Medicine is not about giving wonder pills that cure everything.
I think we have been fooled about what we can expect from medicine -fooled, one could say, by penicillin. Alexander Fleming’s 1928 discovery held out a beguiling vision of health care and how it would treat illness or injury in the future: a simple pill or injection would be capable of curing not just one condition but perhaps many. (p. 18)
Medicine didn’t turn out this way, though. (p. 19)

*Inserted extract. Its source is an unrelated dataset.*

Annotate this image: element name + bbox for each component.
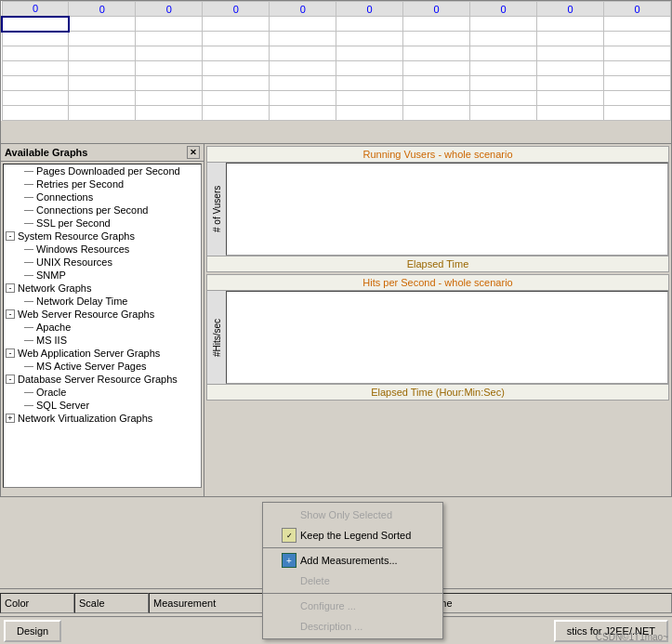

World Health Organization’s international classification of diseases has grown to distinguish more that thirteen thousand different diseases, syndromes, and types of injury (…) Clinicians now have at their disposal some six thousand drugs and four thousand medical and surgical procedures, each with different requirements, risks, and considerations. (p. 19)
The daily experience of a doctor reflects all such complexity
in one day, I’d had six patients with six completely different primary medical problems and a total of twenty-six different additional diagnoses (p. 21)
Over the course of a year of office practice (…) physicians each evaluated an average of 250 different primary diseases and conditions. Their patients had more than nine hundred other active medical problems that had to be taken into account. The doctors each prescribed some three hundred medications, ordered more than a hundred different types of laboratory tests, and performed an average of forty different kinds of office procedures. (p. 21)
All that tsunami of medical knowledge comes with and increased level of complexity in the procedures that have to be applied to the patients. A vivid description of the workings of the intensive care units (ICU) is offered. The difficulty in applying correctly the overwhelming number of procedures needed in a standard ICU treatment means that mistakes happen with, sometimes, fatal consequences.
To tackle this problem, the answer has been super specialization.
We live in the era of the superspecialist -of clinicians who have taken the time to practice, practice, practice at one narrow thing they can do it better than anyone else. (p. 29)
There are pediatric anesthesiologists, cardiac anesthesiologists, obstetric anesthesiologists, neurosurgical anesthesiologists, and many others. (p. 30)
But, even this super specialization is not being enough.
We continue to have upwards of 150,000 deaths following surgery every year -more than three times the number of road traffic fatalities. Moreover, research has consistently showed that at least half our deaths and major complications are avoidable. The knowledge exists. But however supremely specialized and trained we may have become, steps are still missed. Mistakes are still made.
What do you do when superspecialists fail? (p. 31)
The answer to this question is the subject of the book.